Awesome Expat. Absolutely awesome.

One thing the international forums needed was a bit of StL and you have seriously delivered. St. Louis rocks. :cheers:


----------



## Talbot (Jul 13, 2004)

I never figured St. Louis to be an interesting city, but you really changed my perception! Looks awesome!


----------



## openlyJane (Feb 3, 2010)

You have done a fantastic job of showcasing St Louis: from the panoramic to the domestic.
A man after my own heart.

Well done!


----------



## Expat (May 25, 2005)

Thanks to all for their kind comments!


----------



## Nightsky (Sep 16, 2002)

St Louis looks incredible in these pics, didn't know it was so beautiful!


----------



## Expat (May 25, 2005)

My hometown, St. Louis, is in the baseball World Series. In celebration, I am posting some additional pictures to this thread. These photographs are a couple of years old, but still represent my beloved home. 

Go Cardinals!!!!




















City Garden - a sculpture garden downtown:









Lambert Airport









House flying St. Louis City flag






















































Christ Church Cathedral (Episcopal/Anglican)

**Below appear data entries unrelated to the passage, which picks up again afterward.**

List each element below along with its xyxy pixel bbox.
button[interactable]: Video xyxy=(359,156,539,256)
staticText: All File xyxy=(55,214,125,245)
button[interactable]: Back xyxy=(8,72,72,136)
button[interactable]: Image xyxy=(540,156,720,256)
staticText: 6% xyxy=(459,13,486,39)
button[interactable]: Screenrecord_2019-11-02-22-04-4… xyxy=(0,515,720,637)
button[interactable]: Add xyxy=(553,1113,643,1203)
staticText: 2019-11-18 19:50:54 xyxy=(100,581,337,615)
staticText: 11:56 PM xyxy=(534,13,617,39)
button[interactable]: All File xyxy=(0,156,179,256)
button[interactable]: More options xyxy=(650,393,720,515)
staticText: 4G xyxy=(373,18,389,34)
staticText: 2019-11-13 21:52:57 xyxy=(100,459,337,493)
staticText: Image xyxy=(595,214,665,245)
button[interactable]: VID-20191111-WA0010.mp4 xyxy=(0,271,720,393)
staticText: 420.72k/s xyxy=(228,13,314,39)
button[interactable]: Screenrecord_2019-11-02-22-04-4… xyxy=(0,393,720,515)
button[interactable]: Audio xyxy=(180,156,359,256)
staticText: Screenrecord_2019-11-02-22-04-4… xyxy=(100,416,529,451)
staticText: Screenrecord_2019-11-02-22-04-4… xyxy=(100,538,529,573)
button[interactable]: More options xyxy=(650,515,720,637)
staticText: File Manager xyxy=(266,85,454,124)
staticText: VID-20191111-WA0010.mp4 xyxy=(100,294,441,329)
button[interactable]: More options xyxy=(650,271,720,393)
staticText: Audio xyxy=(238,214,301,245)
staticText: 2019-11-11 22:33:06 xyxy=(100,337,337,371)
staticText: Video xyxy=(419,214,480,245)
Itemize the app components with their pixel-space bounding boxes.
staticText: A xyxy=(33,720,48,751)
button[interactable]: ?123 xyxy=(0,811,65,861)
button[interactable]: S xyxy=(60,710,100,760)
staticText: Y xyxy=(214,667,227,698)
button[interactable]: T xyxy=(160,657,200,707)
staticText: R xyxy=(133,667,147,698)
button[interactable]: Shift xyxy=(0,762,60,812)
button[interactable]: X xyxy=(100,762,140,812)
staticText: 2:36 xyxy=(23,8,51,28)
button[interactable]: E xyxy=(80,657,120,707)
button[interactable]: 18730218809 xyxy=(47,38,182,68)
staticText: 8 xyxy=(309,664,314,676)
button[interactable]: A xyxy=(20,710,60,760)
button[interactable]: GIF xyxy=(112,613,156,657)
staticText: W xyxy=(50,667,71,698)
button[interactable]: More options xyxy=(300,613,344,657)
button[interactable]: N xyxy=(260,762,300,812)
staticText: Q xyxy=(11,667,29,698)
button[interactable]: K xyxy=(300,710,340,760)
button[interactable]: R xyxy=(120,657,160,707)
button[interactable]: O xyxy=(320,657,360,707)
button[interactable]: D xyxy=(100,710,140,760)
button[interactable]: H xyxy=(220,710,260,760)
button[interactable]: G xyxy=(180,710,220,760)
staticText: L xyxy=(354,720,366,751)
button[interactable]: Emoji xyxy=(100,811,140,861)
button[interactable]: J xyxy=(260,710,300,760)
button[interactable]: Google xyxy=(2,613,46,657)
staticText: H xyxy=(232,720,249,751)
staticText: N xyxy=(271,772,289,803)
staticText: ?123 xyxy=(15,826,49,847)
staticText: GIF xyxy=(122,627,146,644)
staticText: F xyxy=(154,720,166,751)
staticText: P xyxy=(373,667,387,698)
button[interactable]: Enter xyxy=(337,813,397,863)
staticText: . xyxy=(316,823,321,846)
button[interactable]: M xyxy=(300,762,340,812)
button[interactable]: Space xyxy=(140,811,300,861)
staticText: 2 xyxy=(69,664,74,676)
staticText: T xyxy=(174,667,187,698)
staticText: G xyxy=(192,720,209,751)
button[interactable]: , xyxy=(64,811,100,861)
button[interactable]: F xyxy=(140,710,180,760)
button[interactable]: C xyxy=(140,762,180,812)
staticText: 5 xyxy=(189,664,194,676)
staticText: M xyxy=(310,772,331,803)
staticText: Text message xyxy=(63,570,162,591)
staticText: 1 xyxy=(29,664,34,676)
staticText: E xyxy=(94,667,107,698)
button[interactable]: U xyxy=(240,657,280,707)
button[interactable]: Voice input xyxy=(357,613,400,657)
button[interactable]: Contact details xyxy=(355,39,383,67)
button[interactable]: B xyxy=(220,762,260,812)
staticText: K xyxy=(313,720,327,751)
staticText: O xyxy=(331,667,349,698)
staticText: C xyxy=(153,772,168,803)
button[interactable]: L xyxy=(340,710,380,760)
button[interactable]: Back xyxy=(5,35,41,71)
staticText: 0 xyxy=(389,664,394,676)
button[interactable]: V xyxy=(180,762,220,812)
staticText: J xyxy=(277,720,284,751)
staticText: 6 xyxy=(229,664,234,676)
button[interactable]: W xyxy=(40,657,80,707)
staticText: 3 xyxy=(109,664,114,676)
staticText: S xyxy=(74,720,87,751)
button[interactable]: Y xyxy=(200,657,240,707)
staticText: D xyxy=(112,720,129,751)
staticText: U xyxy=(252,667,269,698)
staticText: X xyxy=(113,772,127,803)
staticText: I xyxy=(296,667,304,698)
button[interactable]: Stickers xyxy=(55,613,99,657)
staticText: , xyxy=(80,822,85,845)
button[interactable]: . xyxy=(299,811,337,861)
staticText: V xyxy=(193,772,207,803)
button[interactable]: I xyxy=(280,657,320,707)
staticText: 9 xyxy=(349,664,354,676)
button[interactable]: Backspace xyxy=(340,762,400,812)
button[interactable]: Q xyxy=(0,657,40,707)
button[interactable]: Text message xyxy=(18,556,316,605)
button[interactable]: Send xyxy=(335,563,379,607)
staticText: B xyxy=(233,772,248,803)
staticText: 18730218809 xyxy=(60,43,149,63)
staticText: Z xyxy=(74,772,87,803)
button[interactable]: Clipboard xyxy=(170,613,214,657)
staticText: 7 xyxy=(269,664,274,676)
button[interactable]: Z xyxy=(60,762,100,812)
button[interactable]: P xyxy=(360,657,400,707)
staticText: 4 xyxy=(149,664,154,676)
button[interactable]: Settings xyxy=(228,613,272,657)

Sculpture of Tennessee Williams in the Central West End:



























Christ Church Cathedral (Episcopal/Anglican)



























Botero sculpture




































Car parked in front of the Mayfair Hotel:


----------



## openlyJane (Feb 3, 2010)

A great range of images.

Why does St Louis have an image problem? Not aware of that here in Britain!


----------



## Chadoh25 (Dec 28, 2007)

NICE!


----------



## Expat (May 25, 2005)

openlyJane said:


> Why does St Louis have an image problem? Not aware of that here in Britain!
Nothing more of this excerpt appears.